Yes I intend to bond most of the airframe, I would have to look up the plans about the Araldite 420, I think there are a few different primer/epoxy sytems available to use. I have yet to decide which one I will use.
Just A sneak pic of current progress, will put a longer post up sometime. Things are really going together fast now. The best bit is all the holes ensure that everything is square. And yes the workshop now needs some tidying:gig:
Looks like a certain Russian Ekranoplane, maybe I should name it The Caspian Cri Monster:lick:
Just briliant! Beautiful job, I can't even imagine making all these parts without CNC, no way. I'm still a little bit scare about a number of parts, do you count them? Last picture is just marvellous love it, are you going to sell kits in the future? I believe you could find some customers. Thanks again for sharing with us.
There are 2200 parts counting washer,bolts, etc:shock: and then about 4000 rivets. I haven't got around to working out how many parts there are to make, there are around 300 parts in the wings alone that need to be made. I would guess around 1000 parts to make. I have an excel file with the parts and numbers of each, I just need to go through it and add up all the parts that are to be made.
If anyone wanted a kit or even parts they can email me, although I do run the CNC as a business the CriCri side of things is more a hobby. I would just do the kits or parts if/when someone wanted them.
Here are yet more pictures, the fuselage has FINALLY come together. I have a lot of drilling, countersinking and dimpling ahead of me.

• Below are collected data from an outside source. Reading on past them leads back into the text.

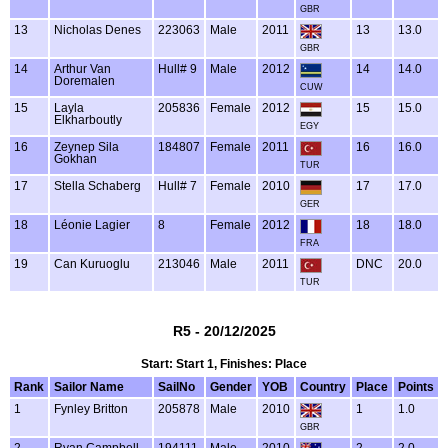
GBR
13
Nicholas Denes
223063
Male
2011
13
13.0
GBR
14
Arthur Van
Hull# 9
Male
2012
14
14.0
Doremalen
CUW
15
Layla
205836
Female
2012
15
15.0
Elkharboutly
EGY
16
Zeynep Sila
184807
Female
2011
16
16.0
Gokhan
TUR
17
Stella Schaberg
Hull# 7
Female
2010
17
17.0
GER
18
Léonie Lagier
8
Female
2012
18
18.0
FRA
19
Can Kuruoglu
213046
Male
2011
DNC
20.0
TUR
R5 - 20/12/2025
Start: Start 1, Finishes: Place
Rank
Sailor Name
SailNo
Gender
YOB
Country
Place
Points
1
Fynley Britton
205878
Male
2010
1
1.0
GBR
2
Ryan Campbell
194111
Male
2010
2
2.0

I bent the corner angle aluminium for the front fuselage half using a rubber mallet and a custom formed wood jig (custom formed as in was lying around and fit the purpose:gig The manual says to pull the angle section through a shaped block of wood to get the bend in it. I didn't think the former blocks would be as accurate as I liked and hammering stuff:hammer: has its therapeutic side to it:devious: I think I may have to do it all over again once the angle is drilled and countersunk due to more internal stresses being released (what a pity more hammering :gig::gig The angles were then drilled to fit the skins, first the sides and then the bottom. I also cut out the notches in the angles to fit the spars, both lower angles are cut like this.
I had a few trial runs at fitting things together and pinned the parts with the 'T' pins. once I was sure things were lining up I started drilling and holding it with clecos. I have only drilled about every third hole or so. I will go back over it later and drill all the holes.
Everything lines up really well and not having to check anything for square as I go makes it much easier.
More progress today, I think the biggest parts of this plane are about tacked together. Most of the remaining parts won't be as fast to go together and will be smaller.
Today I started to put in the spar box together inside the fuselage, as I mentioned earlier it wont be completely assembled until the spar is glued and riveted.
I started to fit the cockpit side rails, very disappointed with the fit:dis:, I creased one side trying to get it to conform to the correct shape. The parts need about a 10mm deeper curve on on them than what the plans show, I think I will redraw it and make a new set including a new fold former. The curve is matched to the fuselage side where it may be easier to match it to the top edge. Its easier to stretch the 20mm wide flange in 0.020"2024T3 than it is to shrink it.
I also fitted one side of the control column mount.
I FINALLY remembered to take my soldering iron to the workshop. It comes in very handy for removing the PVC from on the parts when they touch and still leave it where it protects the aluminium.